Large-Scale Lossy Gaussian Boson Sampling Simulator

Introduction

Summary

This repository is for large-scale simulation of Gaussian boson sampling simulations, capable of simulating the largest quantum supremacy experiments to-date. We provide a supercomputer GPU implementation and a personal computer CPU only implementation.

We tested our supercomputer GPU implementation on the Polaris supercomputer at Argonne Leadership Computing Facility. It uses exactly $M$ (number of optical modes) GPUs (ranks). For experiments with the largest number of output photons (Jiuzhang2-P65-5, Jiuzhang3-high, Borealis-M216-high, Borealis-M288), we obtain the MPS with bond dimension 10000 in 10 minutes, and sample 10 million samples in approximately 60 minutes, totalling slightly over an hour. Our simulation out-performs all bench marks including correlations upto the 6th order.

We tested our CPU implementation on an M1 Macbook Pro. For the most difficult experiment to match the two point correlation (Jiuzhang2-P65-2, see explanation in italic below), we obtain the MPS after approximate 3 hours. The bond dimension of 2000 is chosen to match the two-point correlation slope with the experiment, although the quality of higher-order correlation decreases.

The bond dimension required to match the two-point correlation slopes of all other experiments, including Jiuzhang2-P65-1,3,4,5, Jiuzhang3, and Borealis, are all smaller. This may be due to two factors:

Increasing the squeezing parameter increases the experimental noise, hence reducing the two-point correlation slopes.
Increasing the squeezing parameter increases the displacement channel strength. In general, the trace distance between the approximate state and the ideal state is smaller after both go through a noise channel such as the displacement channel, hence reducing the bond dimension requirement.

Requirements

The majority of the program is written using python, requiring the following python packages:

numpy
scipy
tqdm
requests (for downloading data from Xanadu in Xanadu_download.py)
pandas (for loading the squeezing parameters from xlsx file of Jiuzhang3 in make_cov.py)
cvxpy and cvxopt (for obtaining the quantum-classical covariance matrix decomposition in get_decomposition.py.)
strawberryfields (data analysis only)
thewalrus (data analysis only)

For GPU implementations, we need:

cupy
torch (for GPU matrix exponential, only used in sampling)
mpi4py
filelock

We recommend Anaconda for python virtual environment management, and it is best to start a clean environment for this project.

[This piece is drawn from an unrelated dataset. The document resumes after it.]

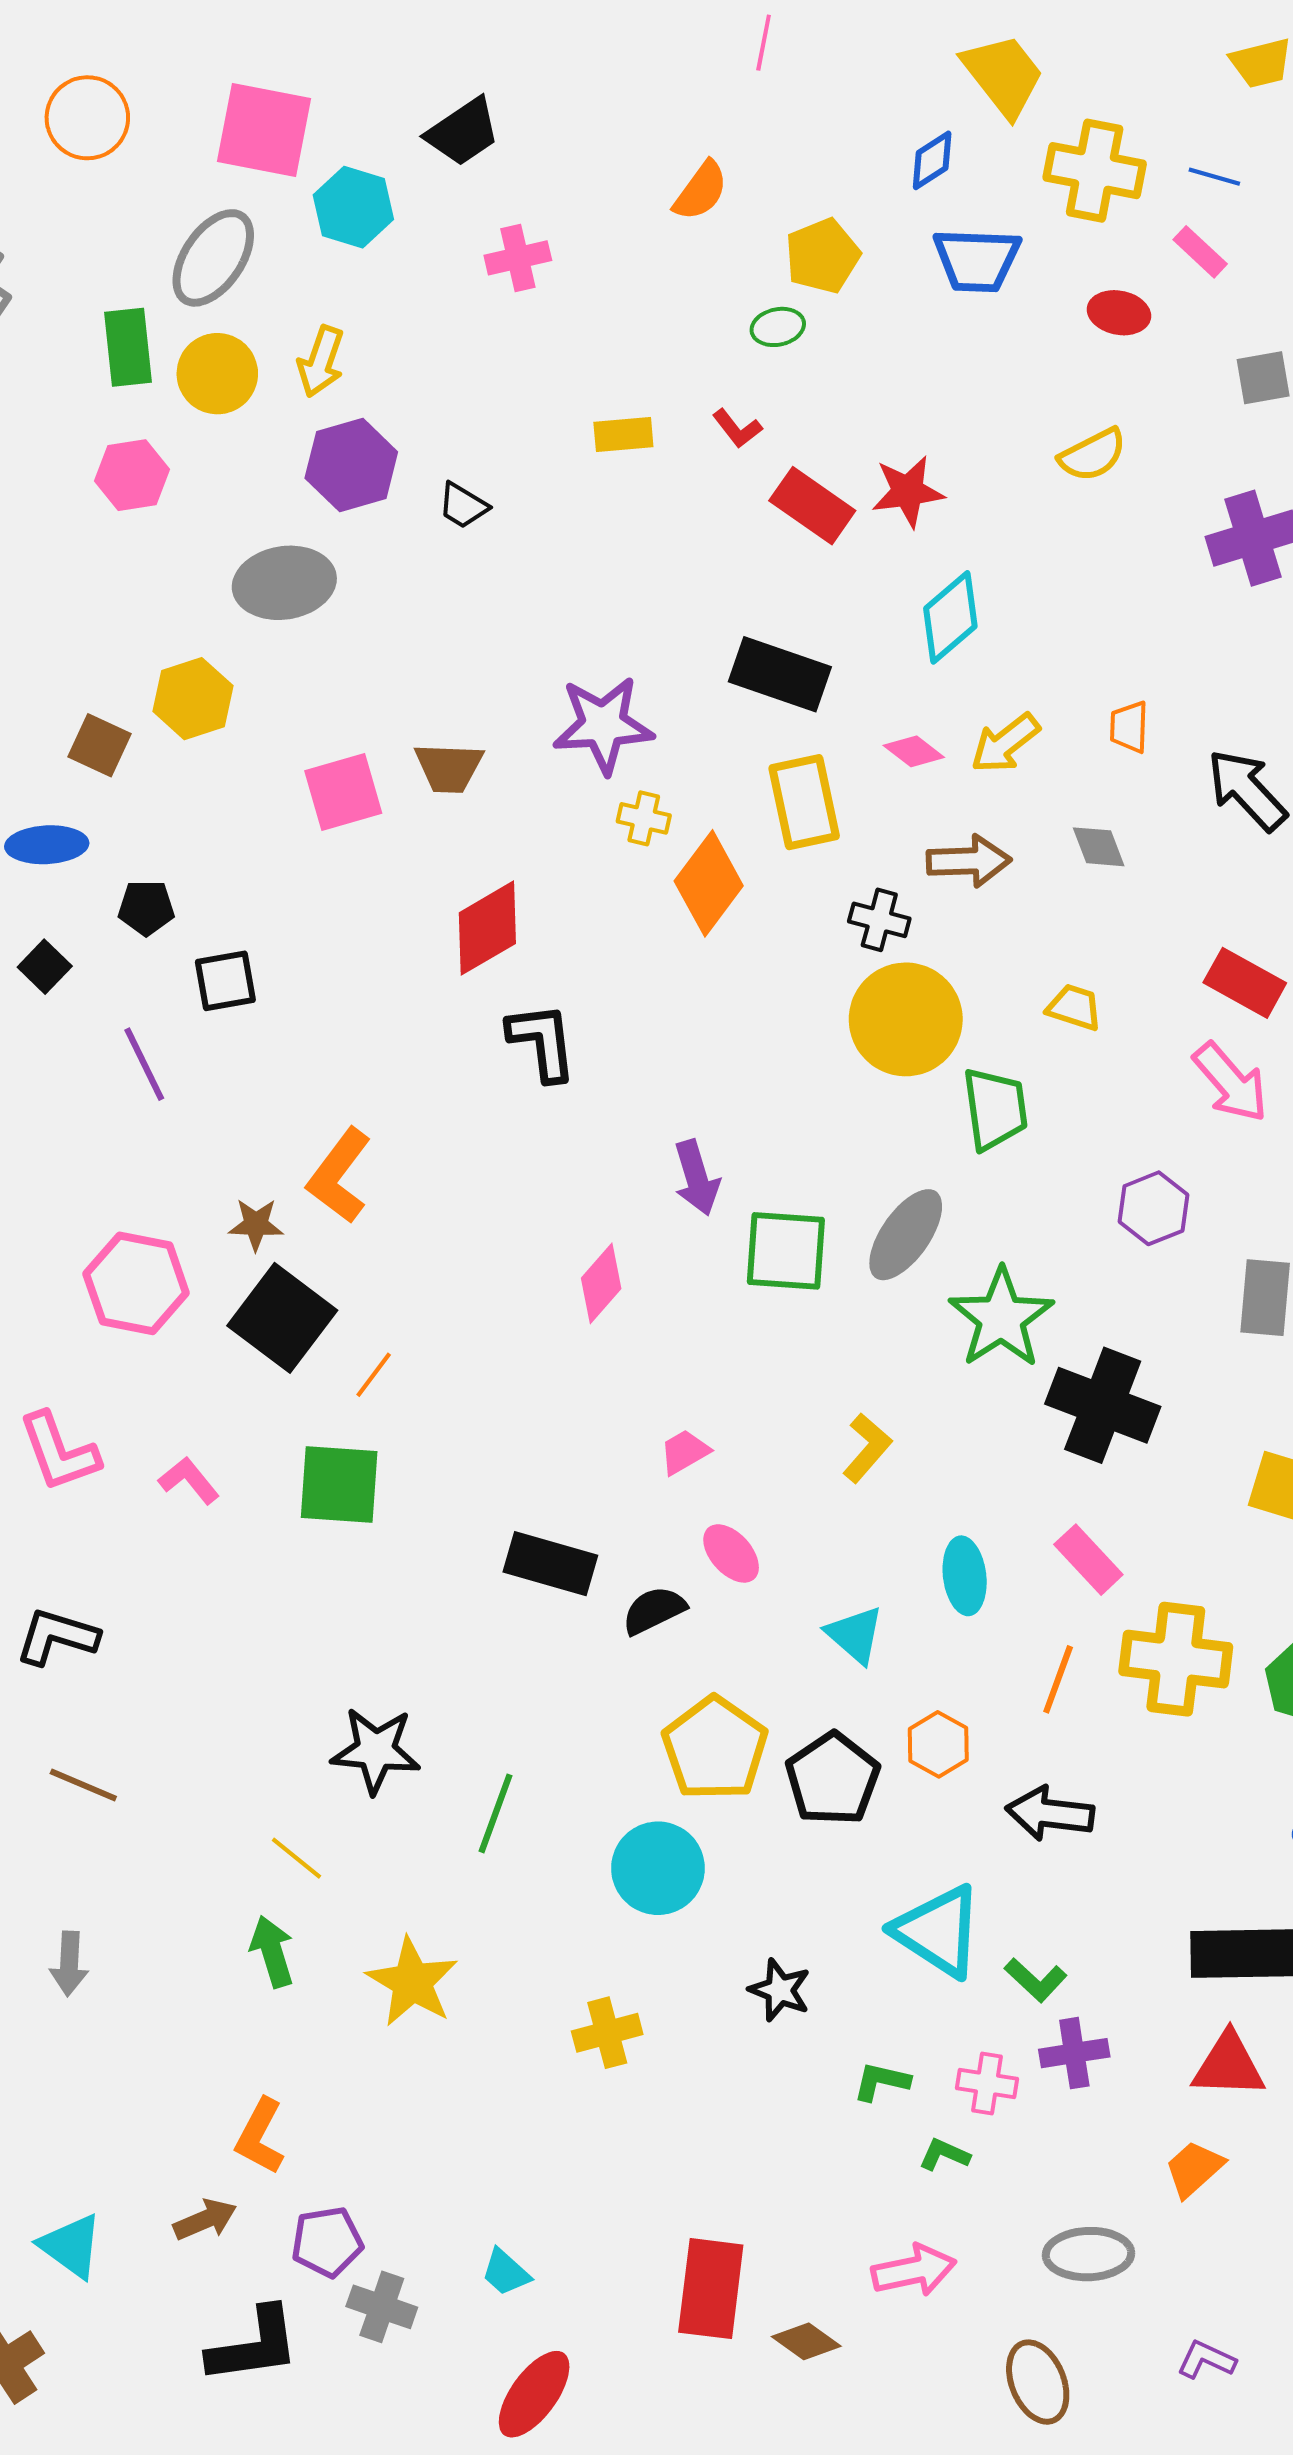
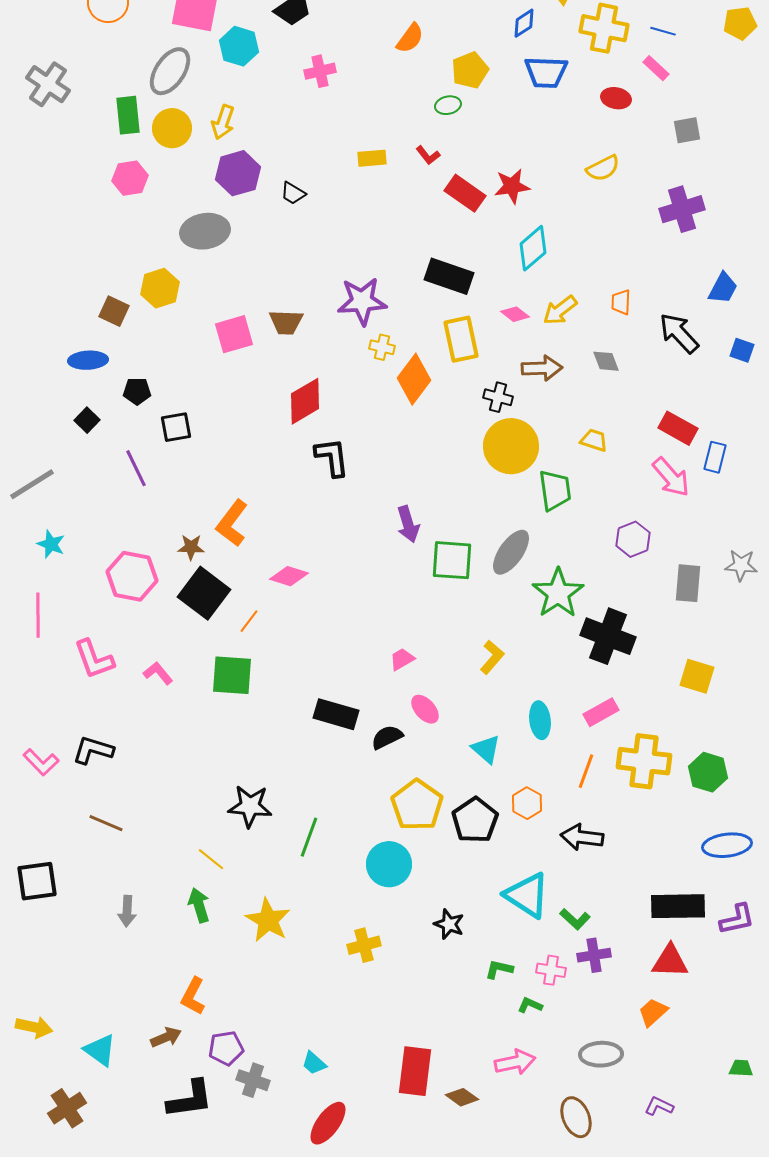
pink diamond: (601, 1283) -> (289, 576), moved, turned 66
pink rectangle: (1088, 1560) -> (601, 712), turned -76
gray arrow: (69, 1964) -> (127, 911), moved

For threshold detector Torontonian analysis of Jiuzhang samples, a Julia program compute_torontonian.jl is used (https://arxiv.org/abs/2207.10058). Julia can also be installed using Anaconda within the same virtual environment.

CuPy Issues

If GPU implementations are used, please insure that cupy is installed properly. Normally, you shouldn't have to install cudatoolkit before hand, as the default method of installing cupy from conda

conda install -c conda-forge cupy

should take care of installing the appropriate version of cudatoolkit. For more details, see https://docs.cupy.dev/en/stable/install.html.

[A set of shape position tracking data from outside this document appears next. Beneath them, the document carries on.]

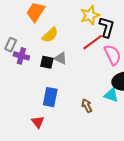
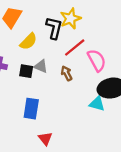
black L-shape: (107, 27) -> (54, 28), moved
brown arrow: (87, 106) -> (67, 73), moved
red triangle: (38, 122) -> (45, 139), moved

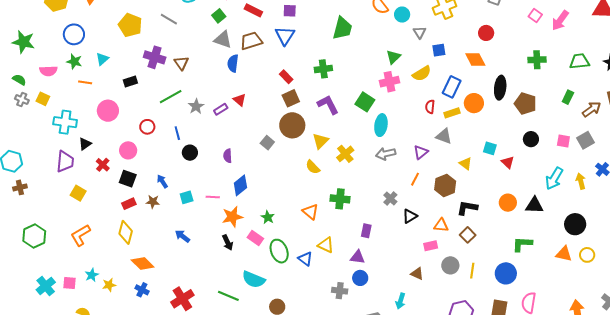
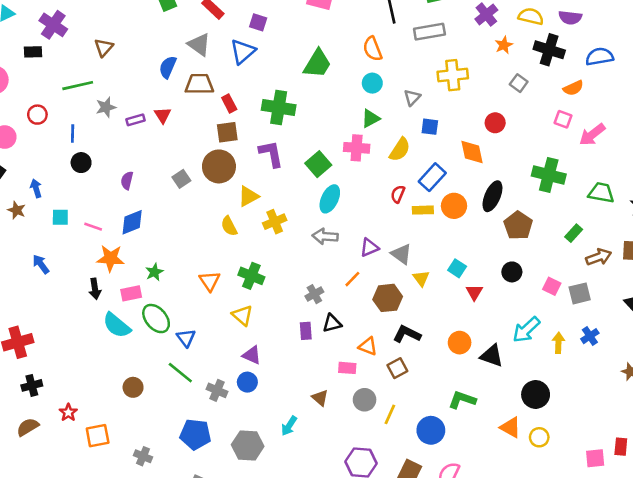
cyan circle: (402, 15) -> (372, 83), moved
pink square: (535, 16) -> (563, 119), turned -32
gray triangle: (223, 39) -> (199, 45), moved
brown trapezoid: (251, 41) -> (199, 84), moved
purple cross: (155, 57) -> (53, 25), moved
green cross: (537, 60) -> (549, 175), size x1.4
green cross: (323, 69) -> (279, 108), size x1.4
yellow semicircle: (422, 73) -> (400, 150), turned -42
gray triangle: (444, 136) -> (401, 254), moved
purple rectangle: (366, 231) -> (306, 331), moved, turned -32
pink rectangle: (255, 238) -> (131, 293), turned -63
yellow triangle: (326, 245) -> (242, 315), moved
green ellipse: (279, 251) -> (156, 319), turned -35
cyan semicircle: (254, 280) -> (117, 325), moved
green line: (228, 296) -> (180, 373), moved

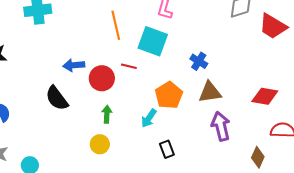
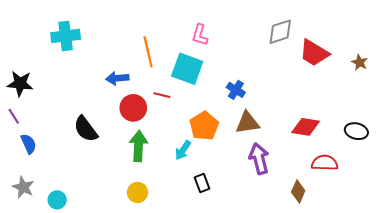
blue arrow: (74, 65) -> (117, 78), moved
green arrow: (107, 114) -> (139, 146), size x1.6
yellow circle: (100, 144) -> (137, 192), moved

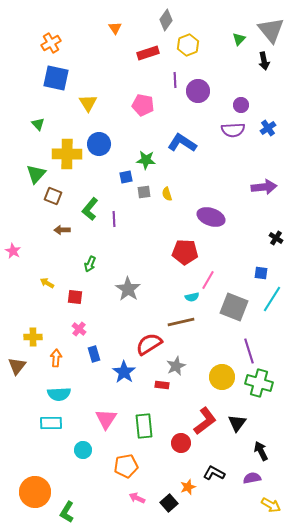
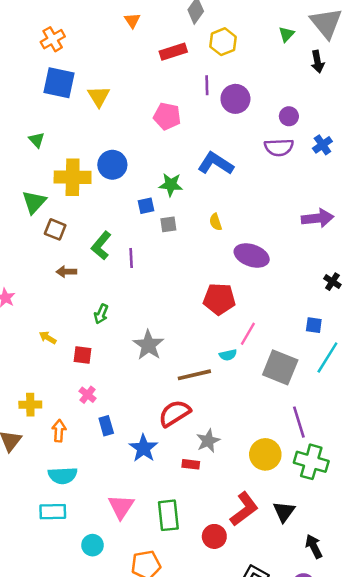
yellow triangle: (88, 103) -> (99, 96), moved
yellow semicircle: (167, 194) -> (216, 222), moved
brown line: (181, 322) -> (194, 375), moved

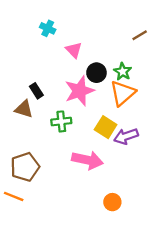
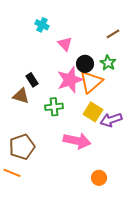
brown line: (140, 35) -> (113, 34), moved
orange triangle: (123, 93) -> (91, 82), moved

A custom cuda kernel is used for generating the MPS, and cupy has to compile the kernel. If a compilation error occurs stating that permission is denied to access a directory, this is becuase cupy does not have permission to access the default temp file directory. We can simply change the default temp file directory by changing the environment variable CUPY_CACHE_DIR (recommended) or TMPDIR (system-wide) to a directory with sufficient perimssion.

MPI Issues

When an error occurs, the rank that experiences the error will abort, while other MPI ranks may not. If other ranks are waiting for communication to complete from that rank, the program will not exit and will wait indefinitely. This causes significant waste of allocated compute time, and we choose to perform all-rank abort whenever a single rank experiences some error. However, the drawback of this approach is that error stack cannot be properly traced and debugging is hard. For production, we recommend using the all-rank abort error handling to avoid accidental failed simulations from wasting time. During debugging and testing, we recommend turning off this behavior. In all GPU implementations, python scripts have a line of code that changes the default error handling behavior of python into the all-rank abort behavior:

sys.excepthook = mpiabort_excepthook

You can comment such lines away to turn off this behavior.

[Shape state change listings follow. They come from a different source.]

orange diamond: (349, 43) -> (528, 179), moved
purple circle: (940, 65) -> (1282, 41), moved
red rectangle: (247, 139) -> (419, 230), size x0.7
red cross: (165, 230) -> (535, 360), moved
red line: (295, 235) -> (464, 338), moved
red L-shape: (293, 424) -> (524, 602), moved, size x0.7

The current implementation does not scale to 1000 GPUs or ranks on the Polaris system at Argonne Leadership Computing Facility. This may be an issue with mpi4py, the implementation of MPICH on Polaris, or our program, and has not been tested on other systems. We welcome pull requests if a fix is identified within our program, or instructions for addressing this issue in the Readme file.

MPI communications with cupy arrays has unexpected behaviors (therefore, we use numpy buffers exclusively for inter-rank communications). Not tested on other systems and therefore source of issue is unknown.

Strawberryfields adn Thewalrus Issues

Although our simulation code base does not require the strawberryfields or thewalrus libraries, benchmarking may need them. However, we experimence some conflicts with other libraries, particularly breaking the symbols with numpy for certain linear algebra libraries such as Intel MKL. If such issue occurs, we recommend creating a separate environment for data analysis with the two libraries installed.

PyTorch Removal

We use PyTorch in our sampling algorithm for matrix exponentiation on GPUs. This is needed when creating the displacement operator from the ladder operators. The benefit of using GPUs is less significant when the bond dimension is large, or when the number of samples to generate is small. It can be removed and substituted with cpu matrix exponentiation from scipy.linalg.expm.

Tensor Core Acceleration

Most operations are tensor operations, and can potentially benefit from using Tensor Cores on Nvidia GPUs that offer siginificant performance gains. We experimented with enabling tensor cores by setting the environment variable CUPY_TF32=1, but no significant changes were observed. One limitation is cp.einsum (cupy.einsum), which may not be utilizing tensor cores. Further investigations are needed to determine if improvements are possible.

Download Data

Variable preparation

We prepare the variables specifying the location of the files and which experiment to run here. In the example given, rootdir is the location where experiment configuration data is all saved.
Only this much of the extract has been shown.